Par Giancarlo Elia Valori
La France possède de nombreux territoires d’outre-mer dans la région indopacifique et est une véritable puissance résidente dans la région. Actuellement, plus de 1,6 million de citoyens vivent dans les territoires français des océans Pacifique et Indien.

Les territoires français de l’océan Indo-Pacifique disposent d’une zone économique exclusive (ZEE) pouvant atteindre 9 millions de kilomètres carrés. C’est le seul pays de l’UE ayant des intérêts souverains dans la région Indo-Pacifique. Il ne s’agit donc pas seulement de l’influence française, mais aussi de l’équilibre militaire et géopolitique dans une région stratégiquement importante.
La dernière fois que la Marine française avait envoyé un porte-avions dans le Pacifique, c’était en 1968. Après 56 ans, la Marine française a redéployé le groupe aéronaval de l’Indo-Pacifique avec le porte-avions Charles de Gaulle, ce qui a été particulièrement apprécié par le pays transalpin, car cela implique des considérations stratégiques et des recommandations politiques.

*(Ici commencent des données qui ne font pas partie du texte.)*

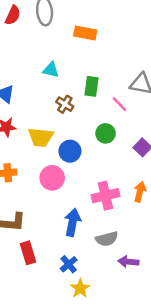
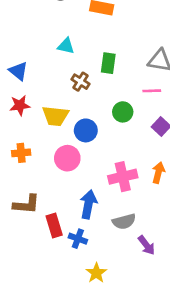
pink line: (119, 104) -> (152, 91), moved, turned -48
red rectangle: (28, 253) -> (54, 225), moved
purple arrow: (128, 262) -> (146, 245), turned -132
blue cross: (69, 264) -> (78, 239), moved, turned -30

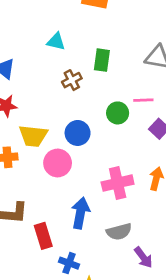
brown cross: (80, 82) -> (72, 80), turned 30
pink line: (152, 91) -> (143, 100), moved
yellow trapezoid: (55, 116) -> (33, 136), moved
blue cross: (78, 239) -> (69, 263), moved

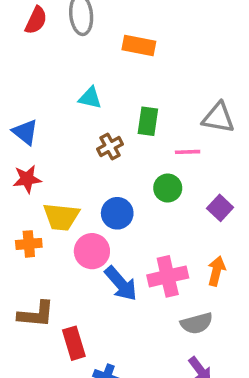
pink line: (143, 100) -> (188, 152), moved
blue arrow: (80, 213) -> (121, 284), moved, turned 128
gray semicircle: (119, 232) -> (197, 323), moved

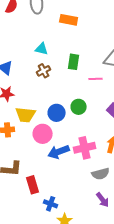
brown cross: (110, 147) -> (44, 71), moved
green circle: (168, 188) -> (79, 107), moved
blue arrow: (121, 284) -> (59, 152), turned 110

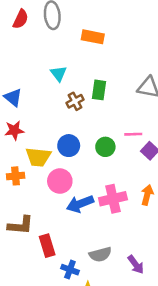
cyan triangle: (42, 49) -> (59, 73), turned 40
brown cross: (44, 71) -> (75, 101), moved
pink line: (96, 79) -> (133, 134), moved
blue circle: (57, 113) -> (69, 146), moved
gray semicircle: (101, 174) -> (100, 254), moved

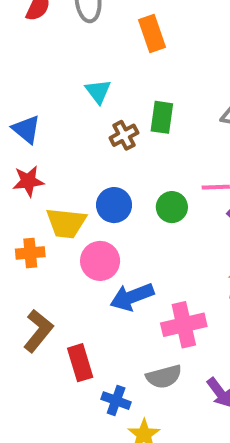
orange rectangle: (93, 37) -> (152, 34), turned 60
pink cross: (113, 199) -> (184, 325), moved
brown L-shape: (21, 225) -> (38, 331), turned -56

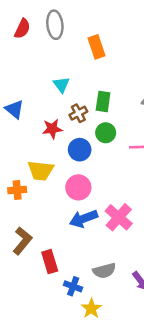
red star: (28, 181) -> (52, 129), moved
blue circle: (114, 205) -> (80, 150), moved
green circle: (172, 207) -> (106, 133), moved
pink circle: (100, 261) -> (78, 187), moved
pink cross: (184, 325) -> (119, 217), moved, turned -36

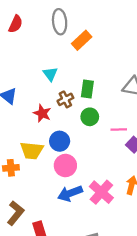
gray ellipse: (55, 25) -> (60, 22), moved
orange rectangle: (97, 47) -> (82, 40), turned 66
red star: (52, 129) -> (42, 113), turned 30
blue circle: (80, 150) -> (60, 141), moved

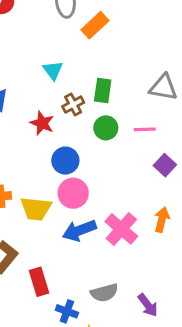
pink line: (119, 130) -> (145, 129), moved
yellow trapezoid: (32, 150) -> (36, 209), moved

À partir de 2021, la stratégie française pour l’Indo-Pacifique a pris en compte les aspects suivants : les tensions dans la région indo-pacifique sont considérées comme des enjeux mondiaux ; le déploiement et l’influence de la France dans l’Indo-Pacifique ; les partenariats français dans l’Indo-Pacifique ; les objectifs et les actions du pays dans l’Indo-Pacifique.

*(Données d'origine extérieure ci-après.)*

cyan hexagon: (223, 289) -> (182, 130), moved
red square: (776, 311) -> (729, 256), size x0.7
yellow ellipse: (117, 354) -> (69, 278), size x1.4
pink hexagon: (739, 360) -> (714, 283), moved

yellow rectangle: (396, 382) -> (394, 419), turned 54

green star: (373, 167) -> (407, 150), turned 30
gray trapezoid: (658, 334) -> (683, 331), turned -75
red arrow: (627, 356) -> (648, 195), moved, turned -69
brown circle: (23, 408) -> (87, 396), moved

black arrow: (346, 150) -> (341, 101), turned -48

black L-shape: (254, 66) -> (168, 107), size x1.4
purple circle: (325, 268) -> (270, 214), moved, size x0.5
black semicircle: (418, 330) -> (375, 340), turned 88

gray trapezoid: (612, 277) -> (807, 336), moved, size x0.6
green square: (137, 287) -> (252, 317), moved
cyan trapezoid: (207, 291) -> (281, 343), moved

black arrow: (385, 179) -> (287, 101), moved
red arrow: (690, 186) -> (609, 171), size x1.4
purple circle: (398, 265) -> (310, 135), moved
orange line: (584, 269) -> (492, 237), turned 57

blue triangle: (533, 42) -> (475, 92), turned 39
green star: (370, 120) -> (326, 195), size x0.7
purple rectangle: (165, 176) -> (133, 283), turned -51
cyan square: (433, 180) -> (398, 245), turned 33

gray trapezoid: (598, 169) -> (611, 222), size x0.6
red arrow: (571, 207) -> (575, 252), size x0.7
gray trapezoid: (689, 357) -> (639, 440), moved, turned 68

Pour Paris, il est essentiel de veiller à ce que la France dispose d’une force militaire forte dans la zone indopacifique pour protéger sa population en cas de crise, et de démontrer sa présence dans la zone, notamment pour maintenir les capacités opérationnelles autonomes de la France dans la région, tout en veillant à ce que les navires français puissent entrer librement dans la zone indopacifique et défendre la souveraineté du pays.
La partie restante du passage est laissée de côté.